Cruciate ligament surgery in Vienna
Cruciate ligament surgery
Modern cruciate ligament surgery for maximum stability
A torn ACL is one of the most common sports injuries – especially in sports such as soccer, handball, tennis or skiing. While a partial tear can sometimes be treated conservatively, a complete tear of the anterior cruciate ligament often leads to persistent instability of the knee. For those affected, this means: uncertainty in everyday life, pain during exercise and an increased risk of consequential damage to the meniscus or cartilage.
Cruciate ligament surgery (cruciate ligament plastic surgery) is the most effective method of restoring long-term stability to the knee and enabling a safe return to sport and everyday life.
OVERVIEW
When is cruciate ligament surgery advisable?
Not every cruciate ligament rupture automatically requires surgery. However, there are clear situations in which surgery is the better choice:
- Complete cruciate ligament rupture: The cruciate ligament does not grow back together by itself.
- Instability in everyday life: the knee "buckles" (so-called giving way attacks).
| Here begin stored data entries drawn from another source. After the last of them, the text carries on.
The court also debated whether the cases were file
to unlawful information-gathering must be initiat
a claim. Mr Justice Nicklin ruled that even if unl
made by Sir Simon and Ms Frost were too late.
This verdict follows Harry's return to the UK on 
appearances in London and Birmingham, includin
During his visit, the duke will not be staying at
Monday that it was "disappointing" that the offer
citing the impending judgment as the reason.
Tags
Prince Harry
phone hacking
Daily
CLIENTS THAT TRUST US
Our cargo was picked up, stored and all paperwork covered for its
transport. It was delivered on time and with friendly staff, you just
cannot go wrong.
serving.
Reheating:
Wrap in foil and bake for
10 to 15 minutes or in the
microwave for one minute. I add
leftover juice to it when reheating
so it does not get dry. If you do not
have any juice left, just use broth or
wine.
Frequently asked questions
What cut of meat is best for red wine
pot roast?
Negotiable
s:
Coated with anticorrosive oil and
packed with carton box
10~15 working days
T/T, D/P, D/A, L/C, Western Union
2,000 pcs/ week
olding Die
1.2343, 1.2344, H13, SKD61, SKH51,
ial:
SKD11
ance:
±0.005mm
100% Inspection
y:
- High athletic stress: Especially in sports with many changes of direction or jumps (e.g. soccer, handball, skiing).
- Young, active patients: to prevent secondary damage and premature joint wear.
- Concomitant injuries: such as meniscus or cartilage damage, which can be treated in the same operation.
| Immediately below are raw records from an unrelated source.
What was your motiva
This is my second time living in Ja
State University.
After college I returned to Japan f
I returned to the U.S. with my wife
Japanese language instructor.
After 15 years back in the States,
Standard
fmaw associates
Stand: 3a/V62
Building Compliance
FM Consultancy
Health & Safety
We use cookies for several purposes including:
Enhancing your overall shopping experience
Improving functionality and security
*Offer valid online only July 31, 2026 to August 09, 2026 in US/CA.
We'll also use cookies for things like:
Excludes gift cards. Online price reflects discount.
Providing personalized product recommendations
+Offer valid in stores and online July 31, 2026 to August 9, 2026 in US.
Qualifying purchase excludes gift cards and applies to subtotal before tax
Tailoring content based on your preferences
Advantages of modern cruciate ligament surgery
- Arthroscopic technique: small incisions, earlier rehabilitation possible
- High success rate: restoration of stability in over 90% of patients
- Treatment of concomitant injuries possible in the same operation
- Individual choice of graft depending on the patient and sporting activity
- Short inpatient stay: often only one overnight stay in hospital necessary
For older patients or people who do not engage in intensive sport, conservative therapy may be sufficient under certain circumstances.
Conservative treatment of a cruciate ligament rupture
Just because no surgery is performed does not mean that no therapy is necessary. Targeted measures are also crucial in conservative treatment in order to maintain the function and stability of the knee.
Immediately after the injury, the focus is on pain relief and reducing swelling – through cooling, elevation and compression. Physiotherapy should then be started as soon as possible to restore the joint’s mobility.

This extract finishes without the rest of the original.